GRAND ÂGE ET BAS ÂGE MÊLÉS

 

Jeanne était au pain sec dans le cabinet noir,

Pour un crime quelconque, et, manquant au devoir,

J’allai voir la proscrite en pleine forfaiture,

Et lui glissai dans l’ombre un pot de confiture

Contraire aux lois. Tous ceux sur qui, dans ma cité,

Repose le salut de la société,

S’indignèrent, et Jeanne a dit d’une voix douce :

- Je ne toucherai plus mon nez avec mon pouce ;

Je ne me ferai plus griffer par le minet.

Mais on s’est récrié : Cette enfant vous connaît ;

Elle sait à quel point vous êtes faible et lâche.

Elle vous voit toujours rire quand on se fâche.
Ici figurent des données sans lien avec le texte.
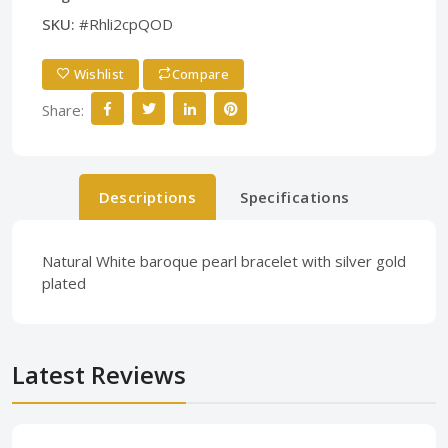
SKU:
#Rhli2cpQOD
Wishlist
Compare
Share:
Descriptions
Specifications
Natural White baroque pearl bracelet with silver gold
plated
Latest Reviews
Pas de gouvernement possible. À chaque instant

L’ordre est troublé par vous ; le pouvoir se détend ;

Plus de règle. L’enfant n’a plus rien qui l’arrête.

Vous démolissez tout. – Et j’ai baissé la tête,

Et j’ai dit : - Je n’ai rien à répondre à cela,

J’ai tort. Oui, c’est avec ces indulgences-là

Qu’on a toujours conduit les peuples à leur perte.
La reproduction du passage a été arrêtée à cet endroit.